The owner of the Oriental Warehouse in Cashel Street has been fined $12,500 for buying black market crayfish and failing to record where she had bought paua and crayfish.
Poh Cheng Sim, 59, admitted four charges of purchasing black-market rock lobster – known as crayfish – and one charge of failing to keep a record of where rock lobster and paua was purchased from, in the Christchurch District Court today.
Sim said she made no profit from the fish, but did it as a favour to friends.
Defence counsel Rupert Glover said Sim led a scrupulously honest life, but was caught by an undercover person.
The official charge is that Sim was a party to, and aided the obtaining of a benefit by, knowingly possessing, procuring or receiving the spiny rock lobster through December 2013, and February and March 2014.
Sim and her co-offenders were caught by an undercover person in an operation by the Ministry of Primary Industries.

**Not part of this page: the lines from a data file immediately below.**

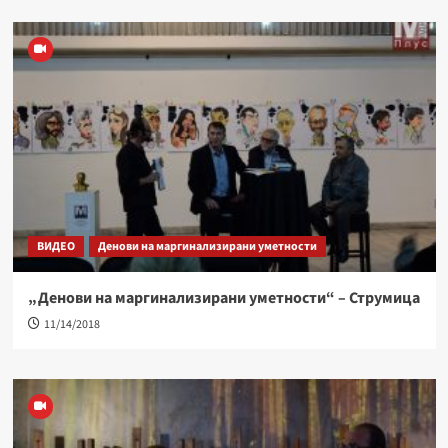
ВИДЕО
Денови на маргинализирани уметности
„Денови на маргинализирани уметности“ – Струмица
11/14/2018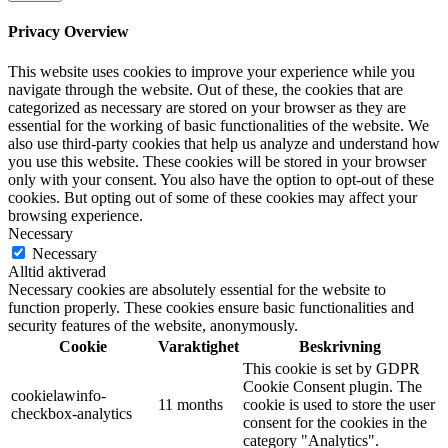
Privacy Overview
This website uses cookies to improve your experience while you
navigate through the website. Out of these, the cookies that are
categorized as necessary are stored on your browser as they are
essential for the working of basic functionalities of the website. We
also use third-party cookies that help us analyze and understand how
you use this website. These cookies will be stored in your browser
only with your consent. You also have the option to opt-out of these
cookies. But opting out of some of these cookies may affect your
browsing experience.
Necessary
Necessary
Alltid aktiverad
Necessary cookies are absolutely essential for the website to
function properly. These cookies ensure basic functionalities and
security features of the website, anonymously.
Cookie
Varaktighet
Beskrivning
This cookie is set by GDPR
Cookie Consent plugin. The
cookielawinfo-
11 months
cookie is used to store the user
checkbox-analytics
consent for the cookies in the
category "Analytics".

It is estimated Sim paid $2050 for 118 rock lobster and 10kg paua worth a total of more than $7000.
Judge Raoul Neave said the offending arose from Sim purchasing seafood other than through the appropriate channels.
New Zealand had a careful fishing regime to protect our fish stock, he said, and sentenced Sim to a fine of $12,500.
One of her co-offenders, 49-year-old Jianwen Li, a joint owner of Southern Asian Restaurant in Colombo Street, was sentenced last September with a fine of $18,000 and 150 hours community work. He also had to forfeit his vehicle, his mobile phone, lobsters and pauas seized, a freezer, and electronic scales.